On Friday, the state reported yet another daily high of 1,306 COVID-19 cases.
“Virus stricken patients are filling our hospital beds in ever greater numbers. Oregon hospitals are facing a clear and present threat,” said Allen. “If we don’t get COVID-19 under control, the virus will swamp our hospitals with severely ill patients putting more lives at risk.”
With the warnings, the state is changing the way it tracks the virus. Up to now, officials have counted the number of people tested, because that’s how the infectious disease data is formatted.
Allen said Oregon will start counting the number of tests performed, rather than people tested.

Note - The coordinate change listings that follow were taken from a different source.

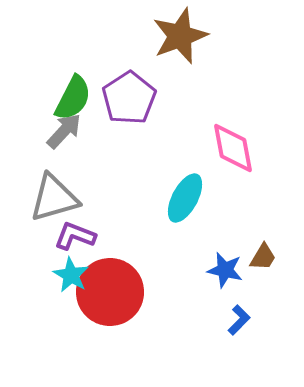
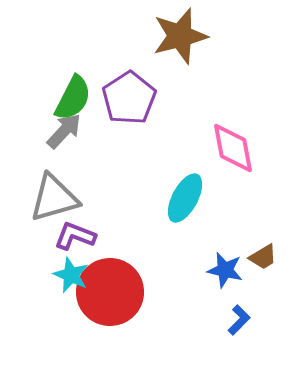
brown star: rotated 6 degrees clockwise
brown trapezoid: rotated 28 degrees clockwise
cyan star: rotated 6 degrees counterclockwise
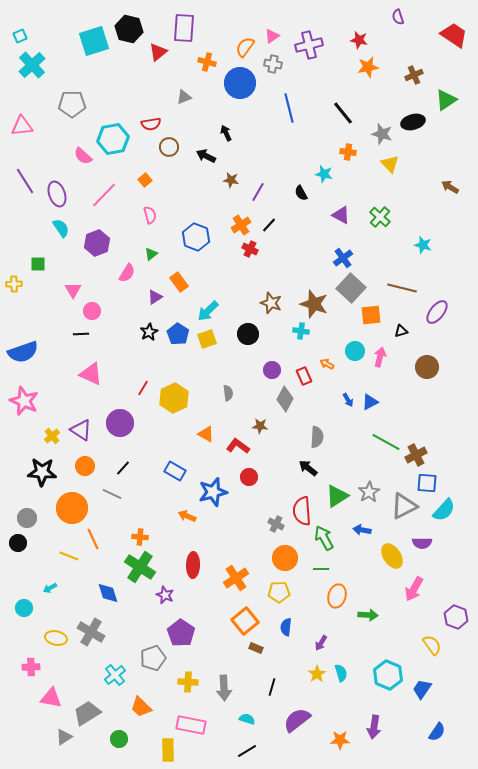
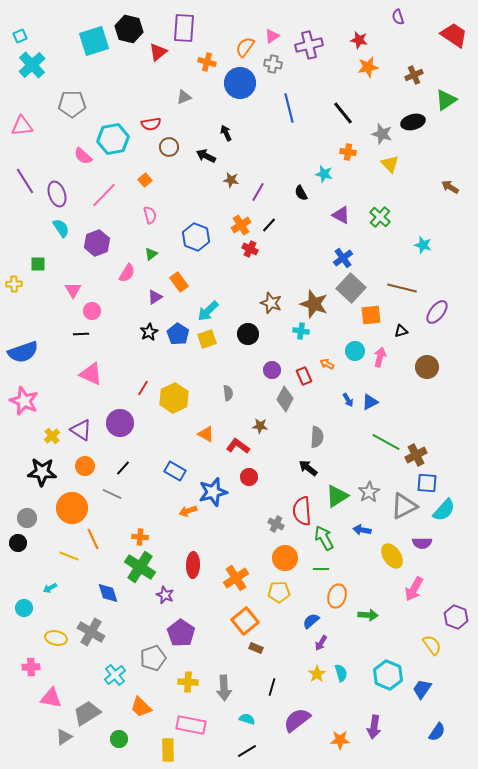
orange arrow at (187, 516): moved 1 px right, 5 px up; rotated 42 degrees counterclockwise
blue semicircle at (286, 627): moved 25 px right, 6 px up; rotated 42 degrees clockwise
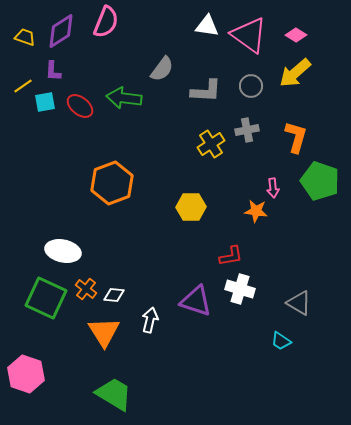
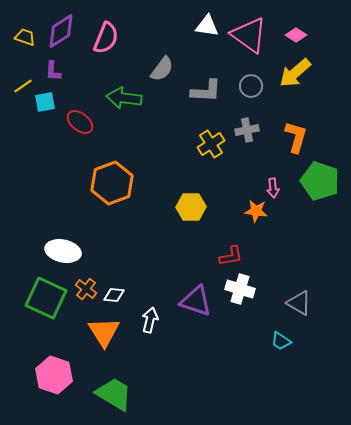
pink semicircle: moved 16 px down
red ellipse: moved 16 px down
pink hexagon: moved 28 px right, 1 px down
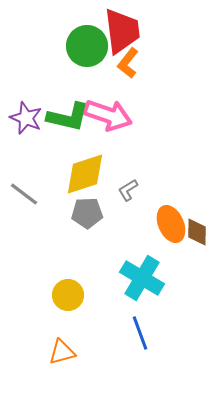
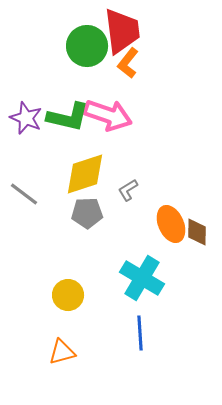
blue line: rotated 16 degrees clockwise
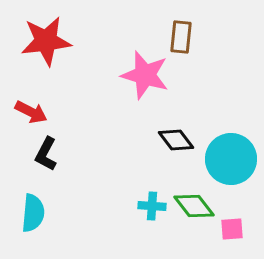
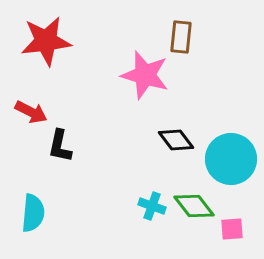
black L-shape: moved 14 px right, 8 px up; rotated 16 degrees counterclockwise
cyan cross: rotated 16 degrees clockwise
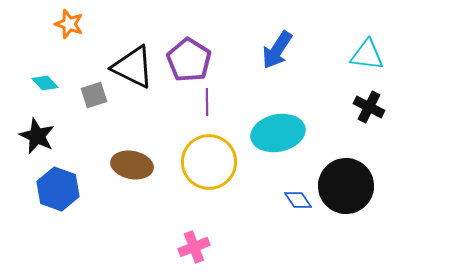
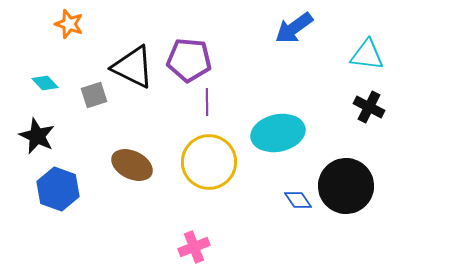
blue arrow: moved 17 px right, 22 px up; rotated 21 degrees clockwise
purple pentagon: rotated 27 degrees counterclockwise
brown ellipse: rotated 15 degrees clockwise
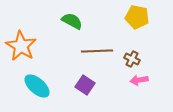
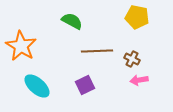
purple square: rotated 30 degrees clockwise
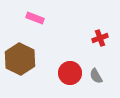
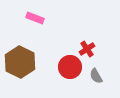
red cross: moved 13 px left, 11 px down; rotated 14 degrees counterclockwise
brown hexagon: moved 3 px down
red circle: moved 6 px up
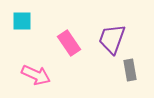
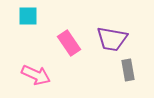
cyan square: moved 6 px right, 5 px up
purple trapezoid: rotated 100 degrees counterclockwise
gray rectangle: moved 2 px left
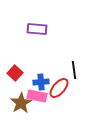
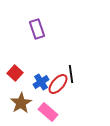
purple rectangle: rotated 66 degrees clockwise
black line: moved 3 px left, 4 px down
blue cross: rotated 28 degrees counterclockwise
red ellipse: moved 1 px left, 4 px up
pink rectangle: moved 11 px right, 16 px down; rotated 30 degrees clockwise
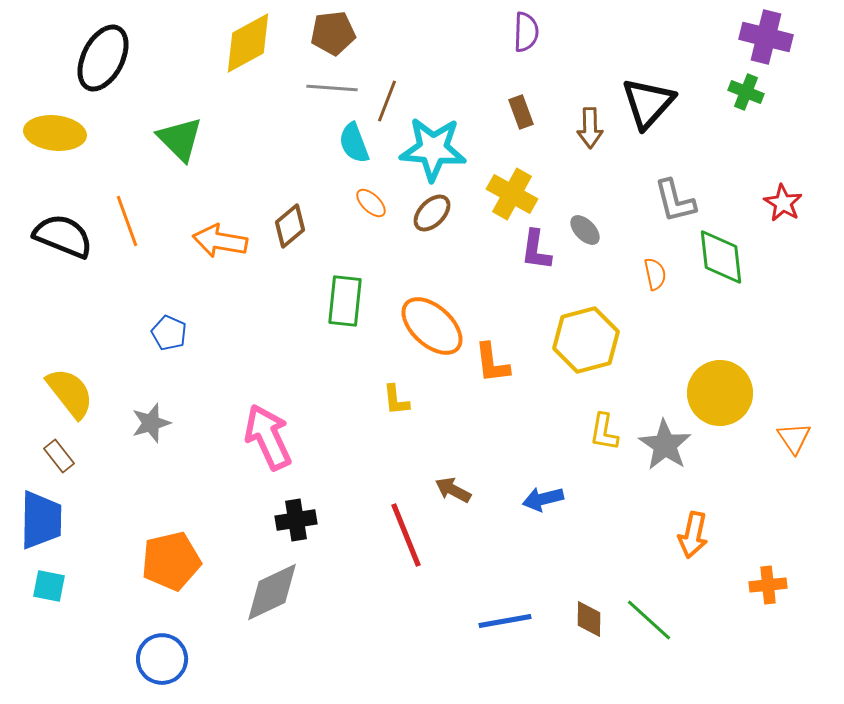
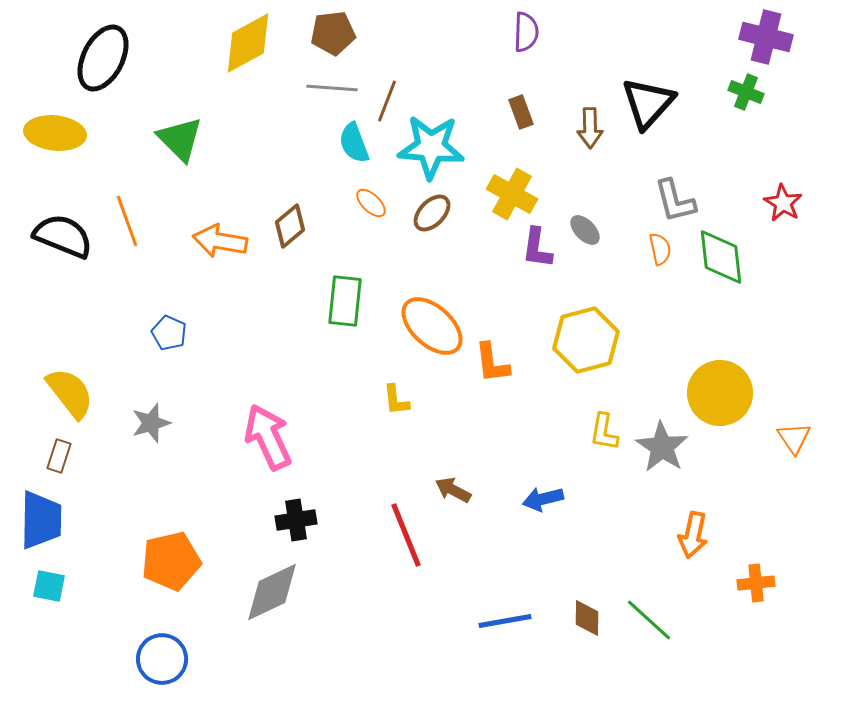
cyan star at (433, 149): moved 2 px left, 2 px up
purple L-shape at (536, 250): moved 1 px right, 2 px up
orange semicircle at (655, 274): moved 5 px right, 25 px up
gray star at (665, 445): moved 3 px left, 2 px down
brown rectangle at (59, 456): rotated 56 degrees clockwise
orange cross at (768, 585): moved 12 px left, 2 px up
brown diamond at (589, 619): moved 2 px left, 1 px up
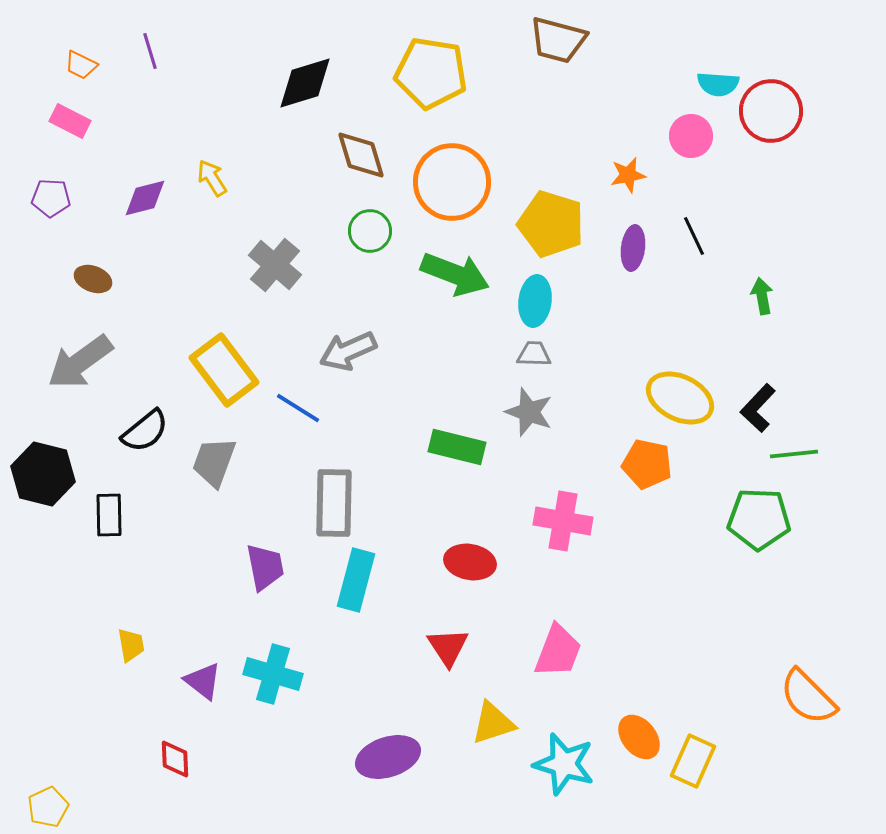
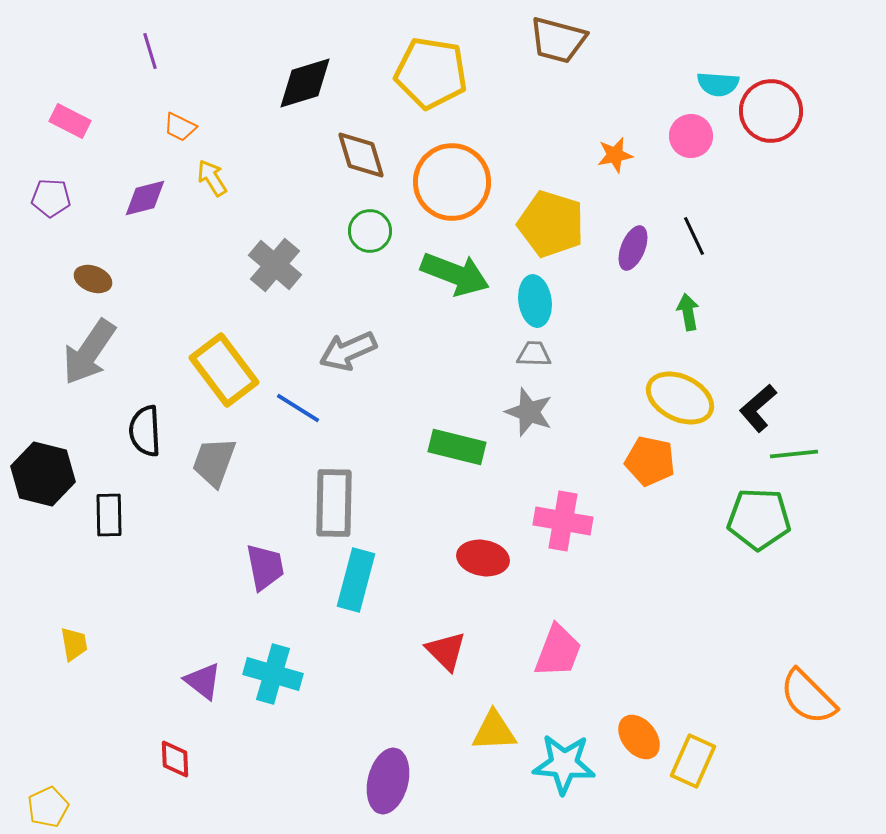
orange trapezoid at (81, 65): moved 99 px right, 62 px down
orange star at (628, 175): moved 13 px left, 20 px up
purple ellipse at (633, 248): rotated 15 degrees clockwise
green arrow at (762, 296): moved 74 px left, 16 px down
cyan ellipse at (535, 301): rotated 15 degrees counterclockwise
gray arrow at (80, 362): moved 9 px right, 10 px up; rotated 20 degrees counterclockwise
black L-shape at (758, 408): rotated 6 degrees clockwise
black semicircle at (145, 431): rotated 126 degrees clockwise
orange pentagon at (647, 464): moved 3 px right, 3 px up
red ellipse at (470, 562): moved 13 px right, 4 px up
yellow trapezoid at (131, 645): moved 57 px left, 1 px up
red triangle at (448, 647): moved 2 px left, 4 px down; rotated 12 degrees counterclockwise
yellow triangle at (493, 723): moved 1 px right, 8 px down; rotated 15 degrees clockwise
purple ellipse at (388, 757): moved 24 px down; rotated 58 degrees counterclockwise
cyan star at (564, 764): rotated 12 degrees counterclockwise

That’s because many people are tested multiple times if they work in the health care settings or as essential employees.
Senior OHA health advisor Dr. Melissa Sutton said the change allows Oregon to compare its performance with many other states.
“Oregon is not at the bottom of the list when it comes to COVID-19 testing,” Sutton said. “We’re in the middle of the pack.”
The new numbers show Oregon ranks 30th in the nation for tests performed per 100,000 people.
Whichever way the numbers are counted, Oregon’s hospitals are close to capacity with many rural patients being transferred to hospitals in urban areas.
Christine Bartlett oversees more than 300 intensive care nurses at Oregon Health and Science University.
“With another week of record breaking COVID positive tests in Oregon, we are growing weary and we’re on the brink,” she said.
Allen was asked whether Oregon is now a hotspot.
“The numbers in Oregon are concerning and the pressure being put on our hospitals is real. But short of being an island, I’d sure rather be us than some other parts of the country,” Allen said.
Allen also pointed out that the virus does not set the pandemic timeline. He said people can choose to slow the spread.
“We can make choices to feed the virus what it needs — new people to infect. By flouting science, gating in large groups and refusing to take the simple precaution of wearing a mask to protect the people around you,” Allen said.
But many Oregon businesses are chaffing at new lockdown restrictions. The Oregon Restaurant & Lodging Association and the Restaurant Law Center both sued in federal court Friday seeking an emergency halt to the restrictions.
Jason Brandt, the president of the association, said Gov. Kate Brown’s executive order lacks equity and due process.
“We hope to engage in communication with Gov. Kate Brown and her professional staff as soon as possible to work towards a resolution that has not been available to us at this stage,” Brandt said.
The executive order prohibits indoor and outdoor dining until Dec. 2.